Attacco hacker: Governo non risponde su quante persone sono state colpite e conferma 7 mesi di ritardo nella comunicazione ai cittadini coinvolti
- 8 ore fa
- Tempo di lettura: 2 min
“La informiamo che, a seguito di alcune verifiche, abbiamo rilevato un incidente di sicurezza informatica causato da soggetti esterni non identificati. Questo evento ha determinato un accesso non autorizzato ad alcuni dati personali legati ai titoli di viaggio.”
Inizia così la comunicazione che Trenitalia, lo scorso venerdì, mi ha inviato insieme a tante e tanti cittadini, in relazione a un incidente che potrebbe aver esposto i dati personali degli utenti, con il rischio di favorire tentativi di frode, comunicazioni fraudolente o contatti ingannevoli legati ai viaggi.
Come Partito Democratico, insieme ad Anthony Emanuele Barbagallo, Ouidad Bakkali, Valentina Ghio e Roberto Morassut, abbiamo dunque subito presentato un’interrogazione urgente al Governo per chiedere di riferire su quanto accaduto: quali dati fossero stati coinvolti, quante persone interessate, quali misure di sicurezza fossero state adottate e quali iniziative urgenti il Governo intendesse assumere per garantire la piena tutela degli utenti.

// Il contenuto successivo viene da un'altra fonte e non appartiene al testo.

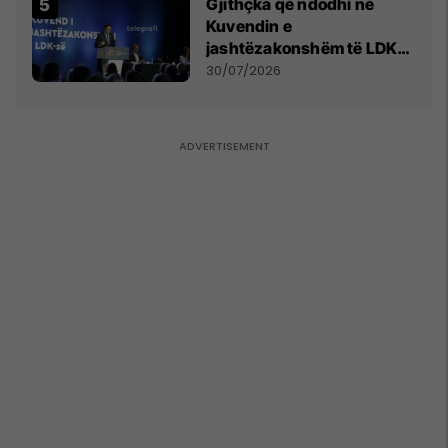
Gjithçka që ndodhi në
Kuvendin e
jashtëzakonshëm të LDK-
së
30/07/2026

La risposta in Commissione di oggi del Sottosegretario Butti è stata a dir poco sconcertante. Il Governo ha confermato ben sette mesi di ritardo nella comunicazione di due incidenti avvenuti il 20 e il 22 novembre, compromettendo così ogni possibilità per gli utenti di adottare tempestivamente adeguate misure di autotutela, segnalare eventuali tentativi di truffa e limitare i rischi derivanti dall’utilizzo illecito dei propri dati. Inoltre, non ha chiarito nemmeno il numero esatto dei clienti colpiti: si parla di “numero elevato di clienti” per il primo episodio, e di “numero ridotto di account” per il secondo.
Non basta negare la realtà dei ritardi e dei disservizi, con una gestione che continua a penalizzare quotidianamente milioni di passeggeri: ora il Governo non chiarisce neppure quanti cittadini siano stati colpiti dalla violazione dei loro dati personali.
Non è accettabile, e continueremo a chiederne conto.